Clinical trials for vaccines

I haven’t thought about this at all so I’ll outsource the discussion to others.


There are over 100 potential vaccines being developed, and several are already in preliminary testing in humans. There are three steps to testing a vaccine: showing that it doesn’t have any common, nasty side effects; showing that it raises antibodies; showing that vaccinated people don’t get COVID-19.

The last step is the big one, especially if you want it fast. . . . We don’t expect perfection, and if a vaccine truly reduces the infection rate by 50% it would be a serious mistake to discard it as useless. But if the control-group infection rate over a couple of months is a high-but-maybe-plausible 0.2% that means 600,000 people in the trial — one of the largest clinical trials in history.

How can that be reduced? If the trial was done somewhere with out-of-control disease transmission, the rate of infection in controls might be 5% and a moderately large trial would be sufficient. But doing a randomised trial in setting like that is hard — and ethically dubious if it’s a developing-world population that won’t be getting a successful vaccine any time soon. If the trial took a couple of years, rather than a couple of months, the infection rate could be 3-4 times lower — but we can’t afford to wait a couple of years.

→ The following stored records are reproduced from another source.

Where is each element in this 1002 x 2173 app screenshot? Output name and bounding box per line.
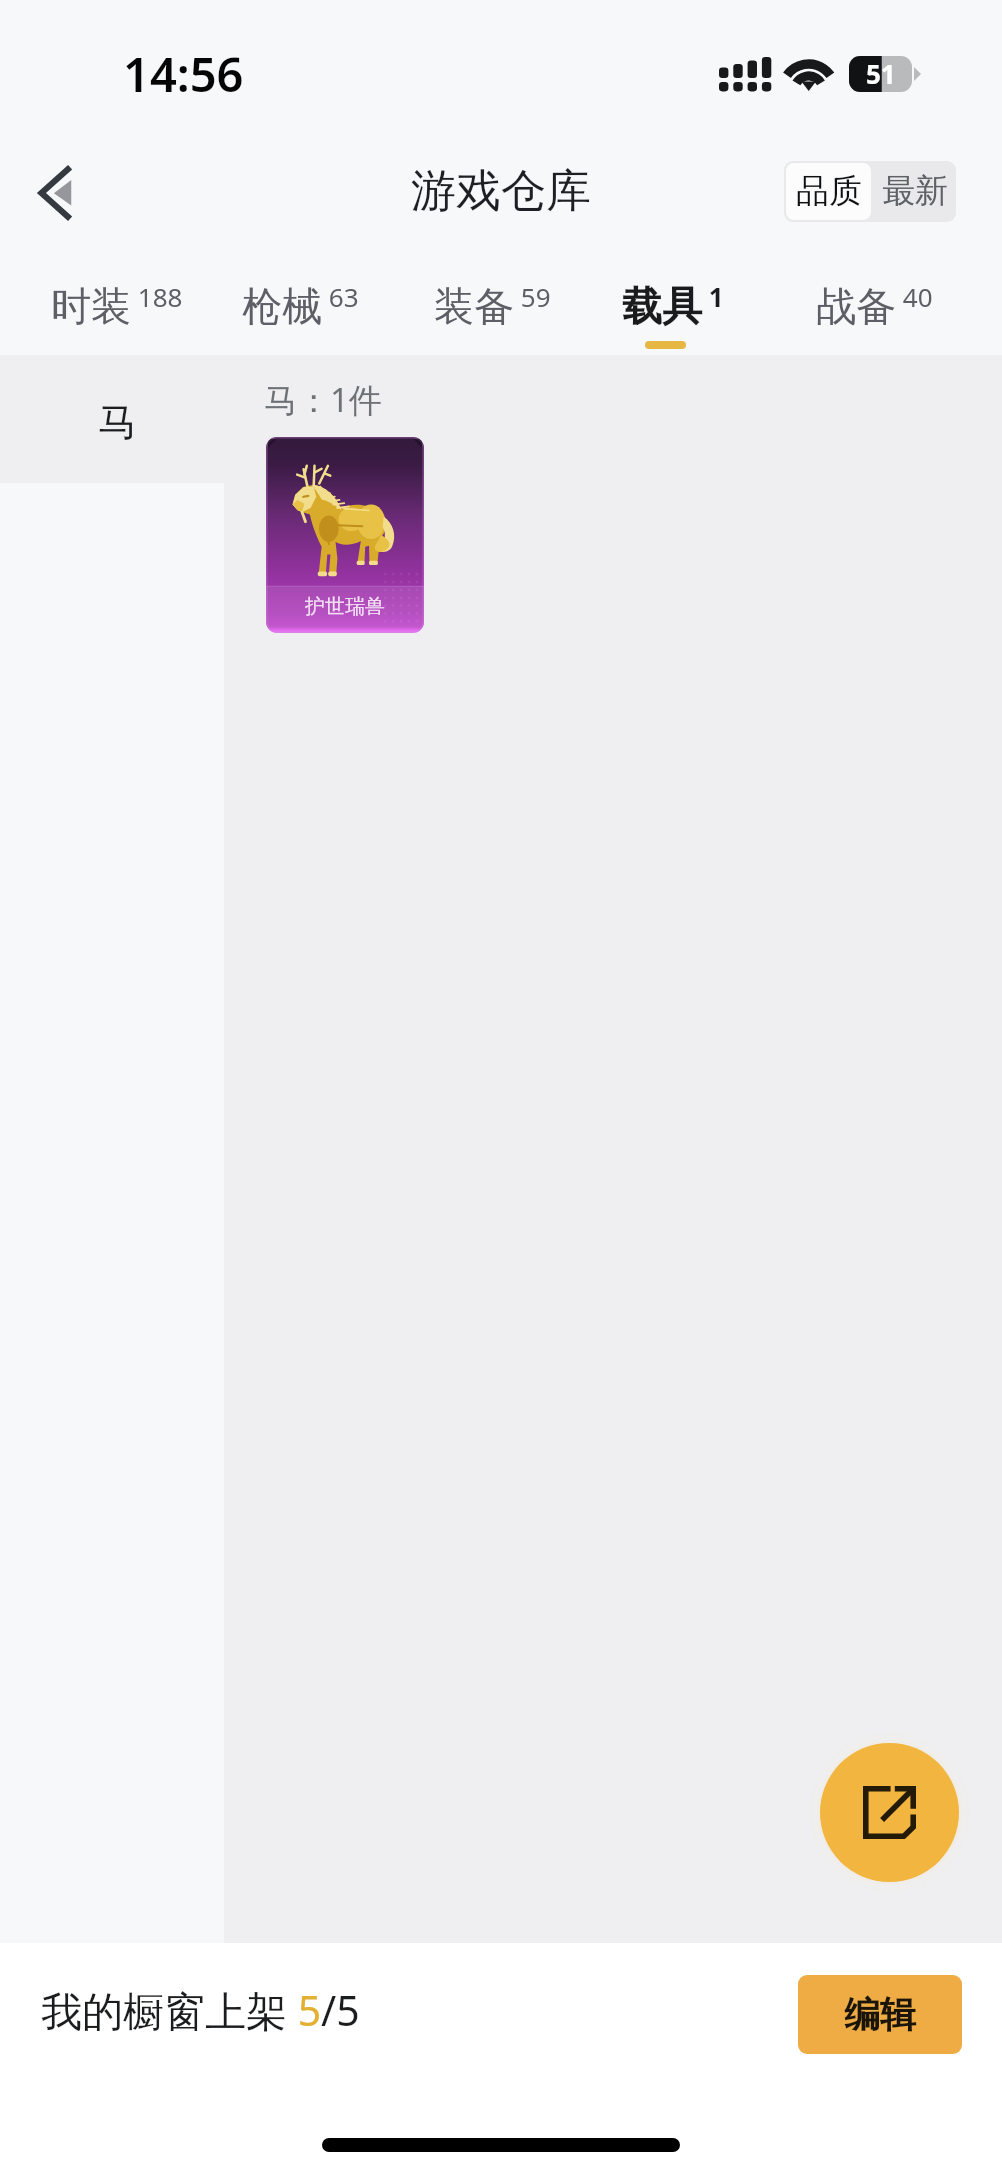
button[interactable]: 护世瑞兽 [266, 437, 424, 633]
staticText: 装备 59 [434, 279, 551, 332]
staticText: 时装 188 [51, 279, 183, 332]
button[interactable]: 编辑 [798, 1975, 962, 2054]
staticText: 枪械 63 [242, 279, 359, 332]
staticText: 51 [866, 56, 896, 91]
button[interactable]: 装备 59 [397, 241, 587, 355]
staticText: 14:56 [123, 42, 244, 106]
staticText: 最新 [882, 170, 948, 212]
button[interactable]: 品质 [786, 163, 871, 220]
staticText: 我的橱窗上架 5/5 [41, 1982, 360, 2038]
button[interactable]: 最新 [873, 163, 956, 220]
staticText: 护世瑞兽 [305, 594, 385, 619]
button[interactable]: Back [22, 153, 102, 233]
button[interactable]: 马 [0, 355, 224, 483]
staticText: 品质 [796, 170, 862, 212]
staticText: 载具 1 [622, 279, 724, 332]
staticText: 编辑 [844, 1992, 916, 2037]
button[interactable]: Open in new window [820, 1743, 959, 1882]
button[interactable]: 战备 40 [779, 241, 969, 355]
button[interactable]: 枪械 63 [205, 241, 395, 355]
button[interactable]: 载具 1 [578, 241, 768, 355]
staticText: 战备 40 [816, 279, 933, 332]
staticText: 马 [98, 398, 137, 447]
button[interactable]: 时装 188 [22, 241, 212, 355]
staticText: 游戏仓库 [411, 163, 591, 220]
staticText: 马：1件 [264, 377, 382, 422]
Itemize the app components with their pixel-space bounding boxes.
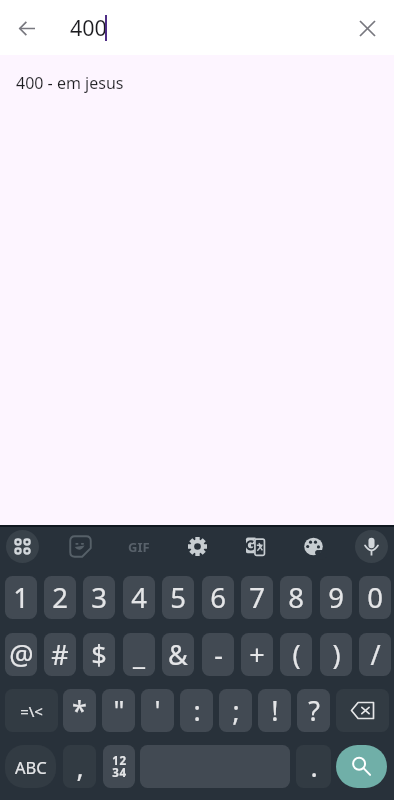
button[interactable]: 6 <box>202 576 234 619</box>
button[interactable]: ( <box>280 633 312 676</box>
staticText: GIF <box>128 538 150 556</box>
button[interactable]: 5 <box>162 576 194 619</box>
button[interactable]: ) <box>320 633 352 676</box>
staticText: 12 34 <box>112 753 127 781</box>
button[interactable]: Stickers <box>64 530 97 563</box>
staticText: ( <box>292 636 301 673</box>
button[interactable]: Theme <box>297 530 330 563</box>
button[interactable]: * <box>63 689 96 732</box>
button[interactable]: $ <box>83 633 115 676</box>
button[interactable]: / <box>359 633 391 676</box>
button[interactable]: : <box>180 689 213 732</box>
staticText: ? <box>308 692 320 729</box>
staticText: 400 - em jesus <box>16 72 124 94</box>
button[interactable]: Back <box>5 6 49 50</box>
button[interactable]: Settings <box>181 530 214 563</box>
staticText: : <box>193 692 201 729</box>
staticText: " <box>113 692 125 729</box>
staticText: @ <box>9 636 34 673</box>
button[interactable]: Apps <box>6 530 39 563</box>
button[interactable]: Voice input <box>355 530 388 563</box>
button[interactable]: + <box>241 633 273 676</box>
button[interactable]: Backspace <box>336 689 389 732</box>
staticText: ) <box>332 636 341 673</box>
button[interactable]: ; <box>219 689 252 732</box>
button[interactable]: , <box>63 745 96 788</box>
button[interactable]: 4 <box>123 576 155 619</box>
staticText: 1 <box>13 579 29 616</box>
button[interactable]: Search <box>336 745 387 788</box>
staticText: =\< <box>20 701 43 721</box>
button[interactable]: Translate <box>239 530 272 563</box>
button[interactable]: Letters <box>5 745 56 788</box>
button[interactable]: @ <box>5 633 37 676</box>
button[interactable]: ! <box>258 689 291 732</box>
staticText: 2 <box>52 579 68 616</box>
button[interactable]: ' <box>141 689 174 732</box>
button[interactable]: 0 <box>359 576 391 619</box>
staticText: . <box>310 748 318 785</box>
staticText: ABC <box>15 756 47 778</box>
staticText: ' <box>154 692 161 729</box>
staticText: & <box>168 636 188 673</box>
staticText: 9 <box>328 579 344 616</box>
button[interactable]: 8 <box>280 576 312 619</box>
button[interactable]: =\< <box>5 689 58 732</box>
staticText: 8 <box>288 579 304 616</box>
button[interactable]: GIF <box>122 530 155 563</box>
staticText: - <box>214 636 223 673</box>
staticText: 5 <box>170 579 186 616</box>
button[interactable]: & <box>162 633 194 676</box>
button[interactable]: 2 <box>44 576 76 619</box>
staticText: 400 <box>70 13 107 42</box>
button[interactable]: _ <box>123 633 155 676</box>
staticText: ; <box>232 692 240 729</box>
staticText: + <box>249 636 265 673</box>
button[interactable]: . <box>296 745 331 788</box>
staticText: # <box>51 636 69 673</box>
staticText: ! <box>271 692 279 729</box>
button[interactable]: " <box>102 689 135 732</box>
staticText: $ <box>91 636 107 673</box>
button[interactable]: 1 <box>5 576 37 619</box>
staticText: 6 <box>210 579 226 616</box>
button[interactable]: ? <box>297 689 330 732</box>
button[interactable]: 12 34 <box>103 745 135 788</box>
staticText: _ <box>133 636 145 673</box>
staticText: 7 <box>249 579 265 616</box>
staticText: 4 <box>131 579 147 616</box>
staticText: * <box>72 692 87 729</box>
button[interactable]: 9 <box>320 576 352 619</box>
staticText: 3 <box>91 579 107 616</box>
button[interactable]: 7 <box>241 576 273 619</box>
button[interactable]: 3 <box>83 576 115 619</box>
button[interactable]: # <box>44 633 76 676</box>
button[interactable]: Clear search <box>345 6 389 50</box>
staticText: / <box>370 636 381 673</box>
button[interactable]: - <box>202 633 234 676</box>
staticText: , <box>76 748 84 785</box>
staticText: 0 <box>367 579 383 616</box>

The other possibility is deliberate infection. If you deliberately exposed trial participants to the coronavirus, you could run a trial with only hundreds of participants, and no more COVID deaths, in total, than a larger trial. But signing people up for deliberate exposure to a potentially deadly infection when half of them are getting placebo is something you don’t want to do without very careful consideration and widespread consultation. . . .

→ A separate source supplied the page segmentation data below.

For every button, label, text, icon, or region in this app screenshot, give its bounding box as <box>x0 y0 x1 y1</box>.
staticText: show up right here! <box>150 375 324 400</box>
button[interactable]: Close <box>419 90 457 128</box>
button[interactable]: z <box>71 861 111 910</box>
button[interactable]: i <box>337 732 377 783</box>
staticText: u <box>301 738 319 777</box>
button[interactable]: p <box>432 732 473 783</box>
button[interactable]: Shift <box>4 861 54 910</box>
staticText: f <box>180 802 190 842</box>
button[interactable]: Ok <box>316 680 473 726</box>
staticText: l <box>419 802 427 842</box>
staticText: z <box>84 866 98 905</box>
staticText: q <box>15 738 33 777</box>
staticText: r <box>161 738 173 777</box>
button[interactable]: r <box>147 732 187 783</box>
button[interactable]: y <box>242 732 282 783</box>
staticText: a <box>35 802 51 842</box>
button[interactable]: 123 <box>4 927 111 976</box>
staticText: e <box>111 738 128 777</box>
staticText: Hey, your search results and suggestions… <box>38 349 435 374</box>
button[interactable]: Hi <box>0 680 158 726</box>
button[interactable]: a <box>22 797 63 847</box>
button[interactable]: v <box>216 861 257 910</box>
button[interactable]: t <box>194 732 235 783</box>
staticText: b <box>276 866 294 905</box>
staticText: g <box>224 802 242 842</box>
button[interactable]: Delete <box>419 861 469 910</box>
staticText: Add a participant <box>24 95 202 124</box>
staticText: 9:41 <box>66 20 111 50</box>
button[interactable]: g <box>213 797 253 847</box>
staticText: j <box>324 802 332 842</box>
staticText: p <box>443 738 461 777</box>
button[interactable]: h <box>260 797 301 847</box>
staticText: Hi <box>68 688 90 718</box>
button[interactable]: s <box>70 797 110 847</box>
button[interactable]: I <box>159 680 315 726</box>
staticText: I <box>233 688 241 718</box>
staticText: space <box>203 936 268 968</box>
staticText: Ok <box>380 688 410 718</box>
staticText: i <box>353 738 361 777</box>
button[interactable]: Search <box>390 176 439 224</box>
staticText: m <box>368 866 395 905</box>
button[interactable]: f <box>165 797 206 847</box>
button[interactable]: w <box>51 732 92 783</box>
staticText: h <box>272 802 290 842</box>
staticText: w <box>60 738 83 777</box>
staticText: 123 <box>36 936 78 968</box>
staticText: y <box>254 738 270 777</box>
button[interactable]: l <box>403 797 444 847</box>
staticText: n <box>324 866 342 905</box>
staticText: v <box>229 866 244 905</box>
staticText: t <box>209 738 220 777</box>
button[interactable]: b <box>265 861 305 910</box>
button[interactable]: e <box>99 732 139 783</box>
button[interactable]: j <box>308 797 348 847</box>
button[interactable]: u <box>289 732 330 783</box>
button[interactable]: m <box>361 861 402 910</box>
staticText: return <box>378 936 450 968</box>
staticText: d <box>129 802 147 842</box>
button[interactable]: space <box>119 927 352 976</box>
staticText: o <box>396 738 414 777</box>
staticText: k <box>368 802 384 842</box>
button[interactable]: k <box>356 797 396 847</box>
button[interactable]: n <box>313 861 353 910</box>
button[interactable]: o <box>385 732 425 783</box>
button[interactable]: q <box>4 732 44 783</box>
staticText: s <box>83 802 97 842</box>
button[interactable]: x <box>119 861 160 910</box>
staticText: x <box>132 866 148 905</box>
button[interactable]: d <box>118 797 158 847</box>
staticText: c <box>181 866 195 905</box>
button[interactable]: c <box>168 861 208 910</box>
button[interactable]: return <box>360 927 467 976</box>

One major barrier is manufacturing the doses, especially since we decided to off-shore a lot of our biomedical capacity in the name of efficiency (at the cost of robustness). . . . We want an effective vaccine and it may be the case that candidates vary in their effectiveness. There are successful vaccines that do not grant 100% immunity. The original polio vaccines were only 60-70% effective versus one of the strains, but that still led to a vast decrease in the number of infections in the United States once vaccination became standard.

So, clearly we want trials. . . . Now we get to the point about medical ethics. A phase III trial takes a long time to conduct and there is some political pressure for a fast solution. . . . if the virus is mostly under control, you need a lot of people and a long time to evaluate the effectiveness of a vaccine. People are rarely exposed so it takes a long time for differences in cases between the arms to show up. . . .

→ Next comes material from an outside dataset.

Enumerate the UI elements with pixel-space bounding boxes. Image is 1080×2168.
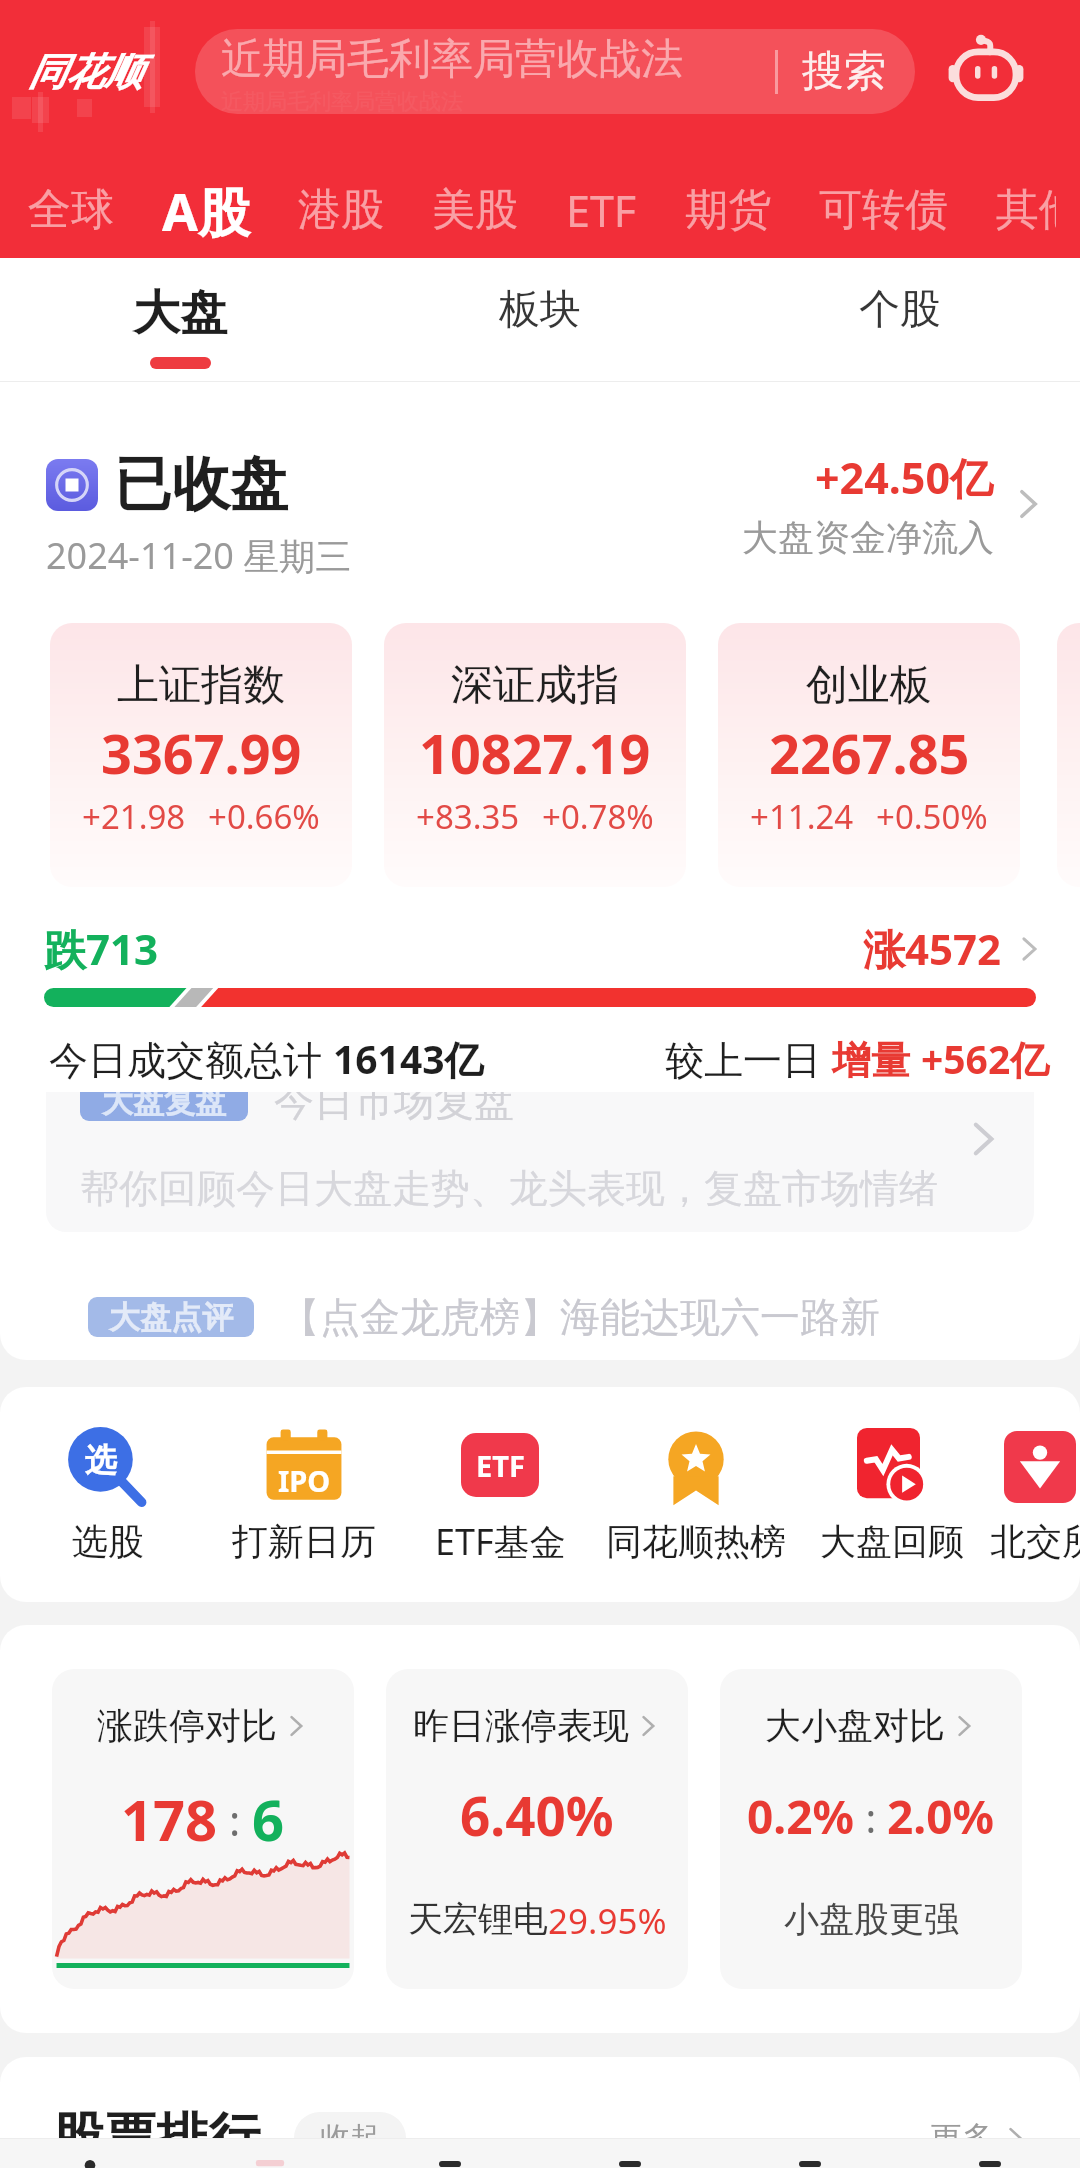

Another option is the challenge trial. Likely only taking a few hundred participants, it would have no more deaths than a regular trial. But it would involve infecting people, treated with a placebo(!!), with a potentially fatal infectious disease. There are greater good arguments here, but the longer I think about them the more dubious they get to me. Informed consent for things that are so dangerous really does suggest coercion. . . .

Combining these ideas

Organizing clinical trials for treatments . . . I just don’t think this is gonna happen.

But organizing clinical trials for vaccines? Maybe this is possible. Based on the above discussion, it seems like it’s likely we’ll soon be seeing vaccine trials based on infecting healthy people with the virus and then seeing if they fight it off. If so, I have a few thoughts:

1. I don’t see why you need to give anyone placebos. If we have several legitimate vaccine ideas, let’s give everyone some vaccine or another. If they all work, and nobody gets sick, that’s great. If we’re testing 100 vaccine ideas, then we can guess that most of them won’t be so effective, so we’ll get placebos automatically.

2. As discussed above, coordinate all of these. Certainly no need for 100 different placebo groups.

3. Multilevel modeling all the way. Bayesian inference. Decision making based on costs and benefits, not statistical significance.

Can we make this happen?

P.S. Zad informs us that the above cat is exhausted from quarantine and wants a vaccine immediately if not sooner.